If everything goes well, you’ll end up with the following files. The exact sizes might differ (more on this later).

$ du -sh raw/*
724K  raw/2016-01.json
592K  raw/2016-02.json
1.2M  raw/2016-03.json
644K  raw/2016-04.json
660K  raw/2016-05.json
872K  raw/2016-06.json
488K  raw/2016-07.json
1.9M  raw/2016-08.json
1.1M  raw/2016-09.json
512K  raw/2016-10.json
644K  raw/2016-11.json
836K  raw/2016-12.json

$ du -sh doodles.all.json
8.1M  doodles.all.json

Understanding the data

Before we can begin the cleaning process, we need to understand the structure of our data.

// structure.js

const fs = require('fs');
const path = require('path');

const allDoodlesPath = path.join(__dirname, 'doodles.all.json');
const allDoodles = require(allDoodlesPath);

const keys = {};
allDoodles.forEach(doodle => {
  Object.keys(doodle).forEach(k => {
    keys[k] = doodle[k].constructor;
  });
});

console.log(keys);

This gives us the following list.

alternate_url            : String,
blog_text                : String,
call_to_action_image_url : String,
collection_id            : Number,
countries                : Array,
doodle_args              : Array,
doodle_type              : String,
height                   : Number,
hires_height             : Number,
hires_url                : String,
hires_width              : Number,
history_doodles          : Array,
id                       : Number,
is_animated_gif          : Boolean,
is_dynamic               : Boolean,
is_global                : Boolean,
is_highlighted           : Boolean,
name                     : String,
next_doodle              : Object,
persistent_id            : Number,
prev_doodle              : Object,
query                    : String,
related_doodles          : Array,
run_date_array           : Array,
share_text               : String,
standalone_html          : String,
tags                     : Array,
title                    : String,
translations             : Object,
url                      : String,
width                    : Number,
youtube_id               : String,

We can work on this initial list of keys to workout more semantic types - URLs, IDs, self references, etc.
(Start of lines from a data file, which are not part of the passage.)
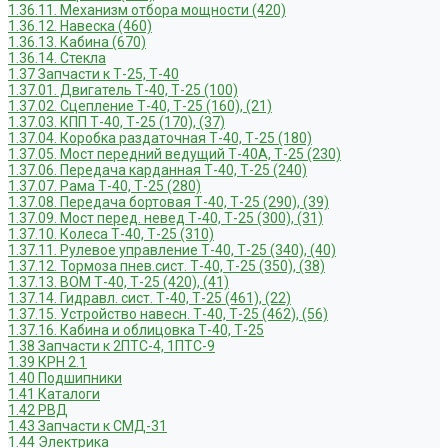
1.36.11. Механизм отбора мощности (420)
1.36.12. Навеска (460)
1.36.13. Кабина (670)
1.36.14. Стекла
1.37 Запчасти к Т-25, Т-40
1.37.01. Двигатель Т-40, Т-25 (100)
1.37.02. Сцепление Т-40, Т-25 (160), (21)
1.37.03. КПП Т-40, Т-25 (170), (37)
1.37.04. Коробка раздаточная Т-40, Т-25 (180)
1.37.05. Мост передний ведущий Т-40А, Т-25 (230)
1.37.06. Передача карданная Т-40, Т-25 (240)
1.37.07. Рама Т-40, Т-25 (280)
1.37.08. Передача бортовая Т-40, Т-25 (290), (39)
1.37.09. Мост перед. невед Т-40, Т-25 (300), (31)
1.37.10. Колеса Т-40, Т-25 (310)
1.37.11. Рулевое управление Т-40, Т-25 (340), (40)
1.37.12. Тормоза пнев.сист. Т-40, Т-25 (350), (38)
1.37.13. ВОМ Т-40, Т-25 (420), (41)
1.37.14. Гидравл. сист. Т-40, Т-25 (461), (22)
1.37.15. Устройство навесн. Т-40, Т-25 (462), (56)
1.37.16. Кабина и облицовка Т-40, Т-25
1.38 Запчасти к 2ПТС-4, 1ПТС-9
1.39 КРН 2.1
1.40 Подшипники
1.41 Каталоги
1.42 РВД
1.43 Запчасти к СМД-31
1.44 Электрика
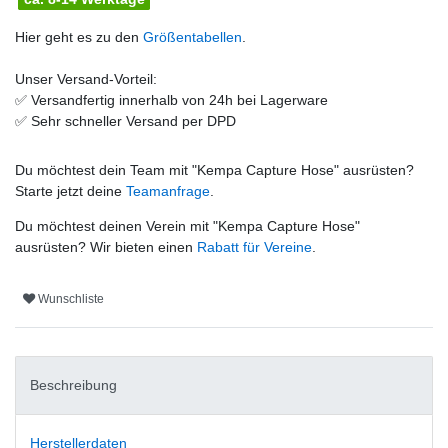
Hier geht es zu den
Größentabellen
.
Unser Versand-Vorteil:
✅
Versandfertig innerhalb von 24h bei Lagerware
✅
Sehr schneller Versand per DPD
Du möchtest dein Team mit "
Kempa Capture Hose
" ausrüsten?
Starte jetzt deine
Teamanfrage
.
Du möchtest deinen Verein mit "
Kempa Capture Hose
"
ausrüsten? Wir bieten einen
Rabatt für Vereine
.
Wunschliste
Beschreibung
Herstellerdaten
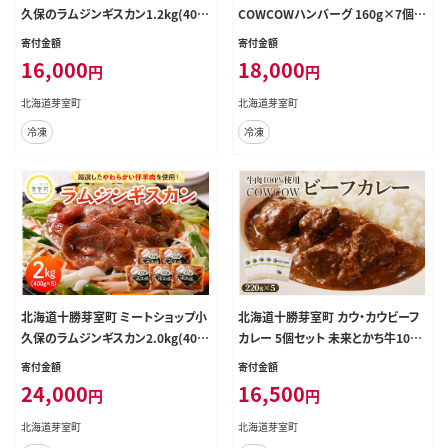
久保のラムジンギスカン1.2kg(400
COWCOWハンバーグ 160g×7個
g×3袋） me006-001c
me007-004c
寄付金額
寄付金額
16,000
18,000
円
円
北海道芽室町
北海道芽室町
冷凍
冷凍
北海道十勝芽室町 ミートショップ小
北海道十勝芽室町 カウ・カウビーフ
久保のラムジンギスカン2.0kg(400
カレー 5個セット 未来とかち牛10
g×5袋） me006-003c
0％使用 me007-008c
寄付金額
寄付金額
24,000
16,500
円
円
北海道芽室町
北海道芽室町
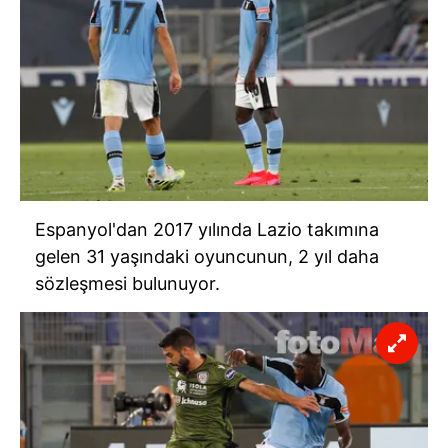
Espanyol'dan 2017 yılında Lazio takımına
gelen 31 yaşındaki oyuncunun, 2 yıl daha
sözleşmesi bulunuyor.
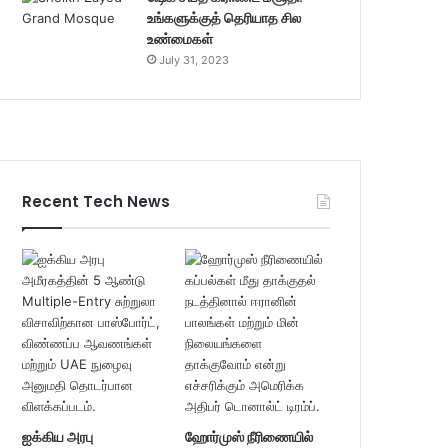
உங்களுக்குத் தெரியாத சில
உண்மைகள்
July 31, 2023
Recent Tech News
ஐக்கிய அரபு
ஹோர்முஸ் நீரிணையில்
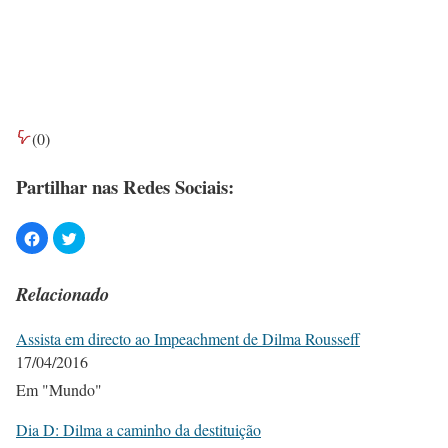
(
0
)
Partilhar nas Redes Sociais:
Relacionado
Assista em directo ao Impeachment de Dilma Rousseff
17/04/2016
Em "Mundo"
Dia D: Dilma a caminho da destituição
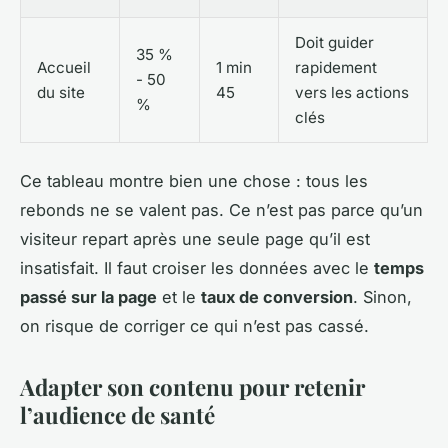
Doit guider
35 %
Accueil
1 min
rapidement
- 50
du site
45
vers les actions
%
clés
Ce tableau montre bien une chose : tous les
rebonds ne se valent pas. Ce n’est pas parce qu’un
visiteur repart après une seule page qu’il est
insatisfait. Il faut croiser les données avec le
temps
passé sur la page
et le
taux de conversion
. Sinon,
on risque de corriger ce qui n’est pas cassé.
Adapter son contenu pour retenir
l’audience de santé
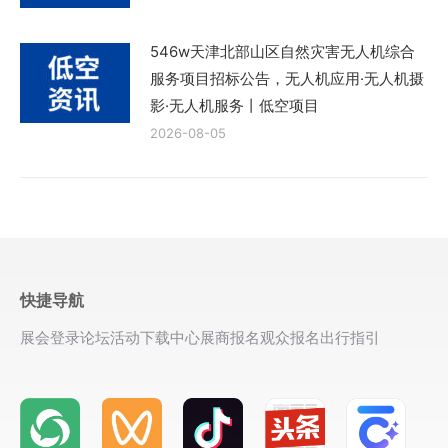
546w天津北部山区自然灾害无人机综合
服务项目招标公告，无人机应用·无人机摄
影·无人机服务丨低空项目
2026-08-05
快捷导航
展会登录
论坛活动
下载中心
展商报名
观众报名
出行指引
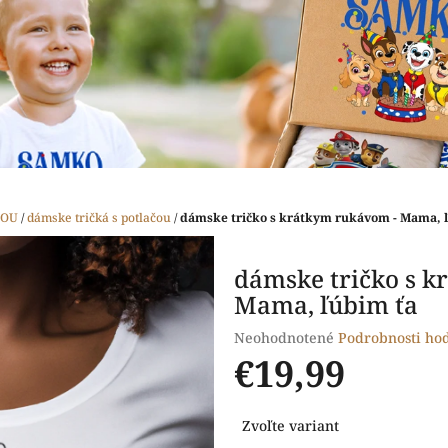
ČOU
/
dámske tričká s potlačou
/
dámske tričko s krátkym rukávom - Mama, 
dámske tričko s k
Mama, ľúbim ťa
Priemerné
Neohodnotené
Podrobnosti ho
hodnotenie
€19,99
produktu
je
Jednotková
0,0
Zvoľte variant
cena:
z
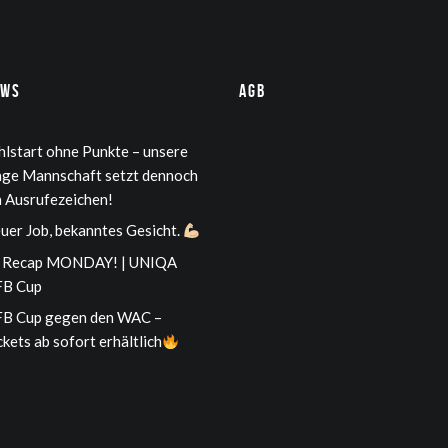
ews
AGB
hlstart ohne Punkte – unsere
nge Mannschaft setzt dennoch
n Ausrufezeichen!
uer Job, bekanntes Gesicht.
Recap MONDAY! | UNIQA
B Cup
B Cup gegen den WAC –
ckets ab sofort erhältlich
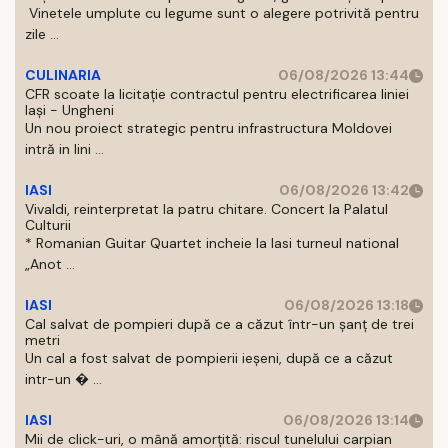
Vinetele umplute cu legume sunt o alegere potrivită pentru
zile ...
CULINARIA
06/08/2026 13:44
CFR scoate la licitație contractul pentru electrificarea liniei
Iași - Ungheni
Un nou proiect strategic pentru infrastructura Moldovei
intră in lini ...
IASI
06/08/2026 13:42
Vivaldi, reinterpretat la patru chitare. Concert la Palatul
Culturii
* Romanian Guitar Quartet incheie la Iasi turneul national
„Anot ...
IASI
06/08/2026 13:18
Cal salvat de pompieri după ce a căzut într-un şanţ de trei
metri
Un cal a fost salvat de pompierii ieşeni, după ce a căzut
intr-un � ...
IASI
06/08/2026 13:14
Mii de click-uri, o mână amorțită: riscul tunelului carpian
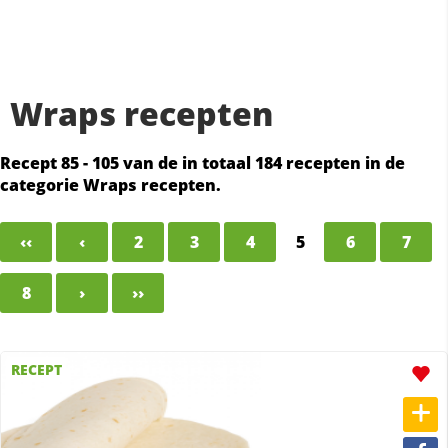
Wraps recepten
Recept 85 - 105 van de in totaal 184 recepten in de
categorie Wraps recepten.
‹‹
‹
2
3
4
5
6
7
8
›
››
RECEPT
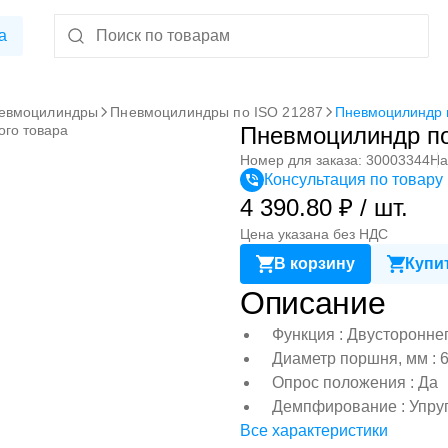
а
евмоцилиндры
Пневмоцилиндры по ISO 21287
Пневмоцилиндр 
ого товара
Пневмоцилиндр по
Номер для заказа: 30003344
На
Консультация по товару
4 390.80 ₽ / шт.
Цена указана без НДС
В корзину
Купит
Описание
Функция : Двусторонне
Диаметр поршня, мм : 
Опрос положения : Да
Демпфирование : Упру
Все характеристики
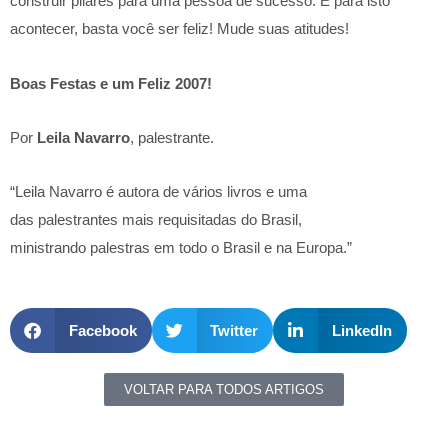
construir pilares para uma pessoa de sucesso. E para isto
acontecer, basta você ser feliz! Mude suas atitudes!
Boas Festas e um Feliz 2007!
Por
Leila Navarro
, palestrante.
“Leila Navarro é autora de vários livros e uma
das palestrantes mais requisitadas do Brasil,
ministrando palestras em todo o Brasil e na Europa.”
Facebook
Twitter
LinkedIn
VOLTAR PARA TODOS ARTIGOS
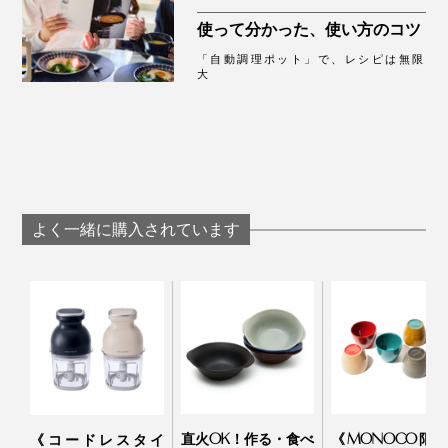
使って分かった、使い方のコツ
「自動調理ポット」で、レシピは無限
大
よく一緒に購入されています
直火OK！作る・食べ
《MONOCO限
《コードレスタイ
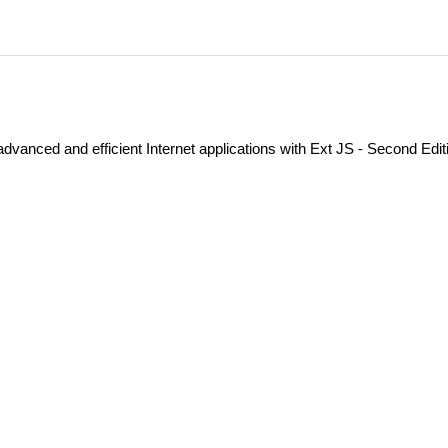
vanced and efficient Internet applications with Ext JS - Second Edit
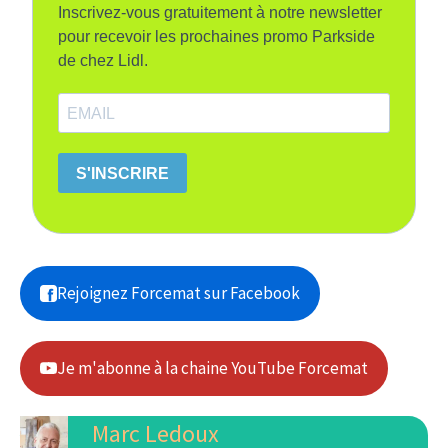
Inscrivez-vous gratuitement à notre newsletter
pour recevoir les prochaines promo Parkside
de chez Lidl.
S'INSCRIRE
Rejoignez Forcemat sur Facebook
Je m'abonne à la chaine YouTube Forcemat
Marc Ledoux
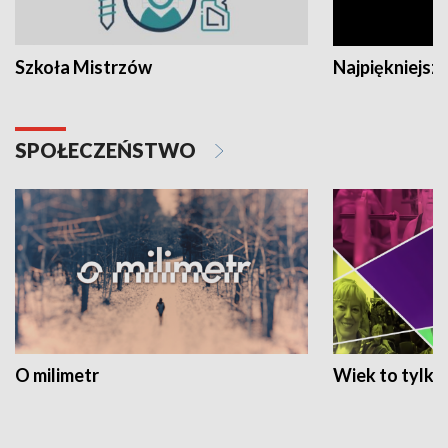
Szkoła Mistrzów
Najpiękniejsze
SPOŁECZEŃSTWO
O milimetr
Wiek to tylko 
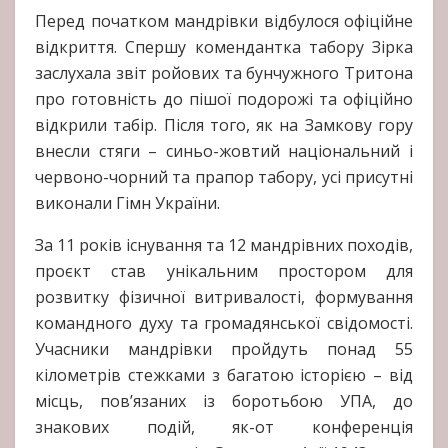
Перед початком мандрівки відбулося офіційне
відкриття. Спершу комендантка табору Зірка
заслухала звіт ройових та бунчужного Тритона
про готовність до пішої подорожі та офіційно
відкрили табір. Після того, як на Замкову гору
внесли стяги – синьо-жовтий національний і
червоно-чорний та прапор табору, усі присутні
виконали Гімн України.
За 11 років існування та 12 мандрівних походів,
проєкт став унікальним простором для
розвитку фізичної витривалості, формування
командного духу та громадянської свідомості.
Учасники мандрівки пройдуть понад 55
кілометрів стежками з багатою історією – від
місць, пов’язаних із боротьбою УПА, до
знакових подій, як-от конференція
history_doodles : Array<Doodle>,
next_doodle     : Doodle,
prev_doodle     : Doodle,
related_doodles : Array<Doodle>,

alternate_url            : URL,
call_to_action_image_url : URL,
hires_url                : URL,
standalone_html          : URL,
url                      : URL,

Next, we will extract data instances where duplicates are a possibility. This happens with collection attributes (like arrays) over a closed set (like countries of the world).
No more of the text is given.